Vulnerability Acquisition Companies are Stockpiling 0-days and Selling Them to Governments Rather Than Allowing Them to be Patched
However we got here, this is indeed the state of the world: A place where shady organizations lure security researchers with huge sums of money and then turn around and sell their discovered vulnerabilities to government customers to use against their citizenry. According to the Zerodium website, their customers are “mainly government organizations…as well as major corporations from defense, technology, and financial sectors”. Zerodium prides themselves on their high payouts, stating on their website, “We pay BIG bounties, not bug bounties”. This model differs greatly from conventional bug bounty programs like HackerOne or Bugcrowd, which report submitted vulnerabilities directly to the developers so they can be patched immediately.

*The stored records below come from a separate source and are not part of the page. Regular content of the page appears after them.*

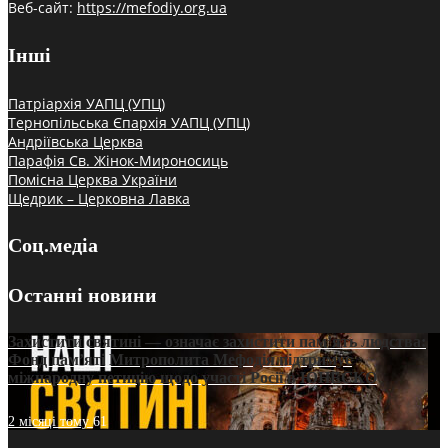
Веб-сайт:
https://mefodiy.org.ua
Інші
Патріархія УАПЦ (УПЦ)
Тернопільська Єпархія УАПЦ (УПЦ)
Андріївська Церква
Парафія Св. Жінок-Мироносиць
Помісна Церква України
Щедрик – Церковна Лавка
Соц.медіа
Останні новини
Захистити святині — означає захистити пам’ять людства:
Фонд пам’яті Митрополита Мефодія підтримує
міжнародну петицію щодо участі Росії в ЮНЕСКО
2 місяці тому
61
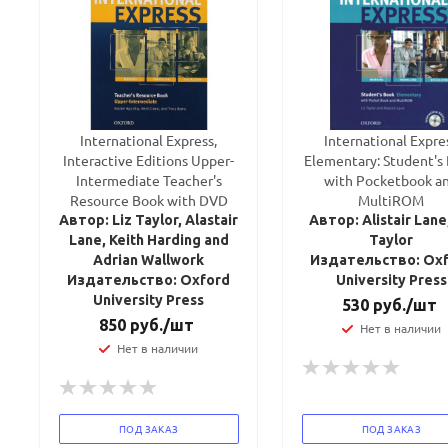
International Express,
International Expre
Interactive Editions Upper-
Elementary: Student's
Intermediate Teacher's
with Pocketbook a
Resource Book with DVD
MultiROM
Автор: Liz Taylor, Alastair
Автор: Alistair Lane,
Lane, Keith Harding and
Taylor
Adrian Wallwork
Издательство: Ox
Издательство: Oxford
University Press
University Press
530
руб.
/шт
850
руб.
/шт
Нет в наличии
Нет в наличии
ПОД ЗАКАЗ
ПОД ЗАКАЗ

Conventional programs also typically pay far less to the security researcher submitting a vulnerability.
— Zerodium (@Zerodium) September 13, 2017
Of course, it’s possible that some government spy agencies discovered the Tor Browser vulnerability on their own and knew of it before Zerodium began secretly peddling it. Giorgio Maone, the developer of the NoScript extension bundled with Tor Browser, told ZDNet that the bug was introduced in NoScript 5.0.4, which was released on May 11, 2017. If spy agencies or anyone else found this bug before Zerodium acquired it, users may have been risk starting at that time.
Legitimate bug bounty programs are supposed to operate in such a way that when vulnerabilities are discovered by security researchers, they are reported to the developers and patched as quickly as possible. But with the likes of Zerodium on the scene, security researchers are being seduced by big money to sell their exploits to vulnerability acquisition companies for their elite customer base. The security bugs purchased by such organizations are often intentionally not submitted to the appropriate developers, in an effort to keep them from being patched. With the vulnerabilities not patched, government customers can secretly acquire and use exploits against their targets as they see fit.
Zerodium is not the only vulnerability acquisition company catering to government. It is widely known that major defense contractors like Northrop Grumman, General Dynamics and Raytheon also sell exploits to government entities. There are likely others. With such powerful corporations covertly selling 0-day exploits, privacy is an uphill battle for those living under oppressive regimes.
Vulnerability acquisition companies and government entities typically justify their behavior by citing use cases that involve scenarios like terrorism threats, or sexual exploitation of children. This tends to sway public opinion in their favor. An increasing number of people, however, are becoming concerned with the cost of giving government such power.